EXERCISE DETAILS: Take the line that contains "vihje= -iallät anes vastaus=etelänhedelmä?" in the data below and each line after it, through the last, and repeat them unchanged.

RECORDS SHOWN:
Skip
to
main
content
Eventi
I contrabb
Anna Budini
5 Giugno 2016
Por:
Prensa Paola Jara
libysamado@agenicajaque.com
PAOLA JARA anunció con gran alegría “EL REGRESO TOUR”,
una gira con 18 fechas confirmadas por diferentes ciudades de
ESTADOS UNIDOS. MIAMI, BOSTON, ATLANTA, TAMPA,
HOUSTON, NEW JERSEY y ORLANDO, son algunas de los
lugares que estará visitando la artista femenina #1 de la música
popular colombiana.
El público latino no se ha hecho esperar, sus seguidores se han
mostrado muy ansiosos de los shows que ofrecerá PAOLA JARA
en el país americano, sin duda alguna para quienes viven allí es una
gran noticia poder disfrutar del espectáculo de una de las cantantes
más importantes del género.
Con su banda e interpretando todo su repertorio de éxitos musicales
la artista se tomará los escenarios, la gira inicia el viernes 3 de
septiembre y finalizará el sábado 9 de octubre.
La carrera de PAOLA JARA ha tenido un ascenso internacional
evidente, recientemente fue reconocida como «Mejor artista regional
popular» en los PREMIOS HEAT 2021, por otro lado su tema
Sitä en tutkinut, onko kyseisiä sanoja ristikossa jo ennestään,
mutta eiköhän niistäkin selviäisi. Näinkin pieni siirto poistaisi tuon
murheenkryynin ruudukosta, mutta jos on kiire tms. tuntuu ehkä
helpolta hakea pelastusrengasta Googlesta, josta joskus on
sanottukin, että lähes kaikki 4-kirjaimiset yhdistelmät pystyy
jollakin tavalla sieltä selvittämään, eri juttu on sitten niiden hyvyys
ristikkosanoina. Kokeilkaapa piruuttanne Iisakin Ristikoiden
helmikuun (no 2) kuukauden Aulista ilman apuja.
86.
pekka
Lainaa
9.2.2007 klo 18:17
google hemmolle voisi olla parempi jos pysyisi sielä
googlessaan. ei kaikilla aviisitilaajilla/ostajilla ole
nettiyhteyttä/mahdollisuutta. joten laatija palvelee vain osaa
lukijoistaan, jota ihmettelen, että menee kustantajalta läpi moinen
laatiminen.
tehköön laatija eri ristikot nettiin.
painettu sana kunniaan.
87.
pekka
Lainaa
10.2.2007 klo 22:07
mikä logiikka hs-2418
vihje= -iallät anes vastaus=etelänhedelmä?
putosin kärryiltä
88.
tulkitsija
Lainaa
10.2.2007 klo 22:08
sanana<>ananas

SOLUTION TO THIS EXERCISE:
vihje= -iallät anes vastaus=etelänhedelmä?
putosin kärryiltä
88.
tulkitsija
Lainaa
10.2.2007 klo 22:08
sanana<>ananas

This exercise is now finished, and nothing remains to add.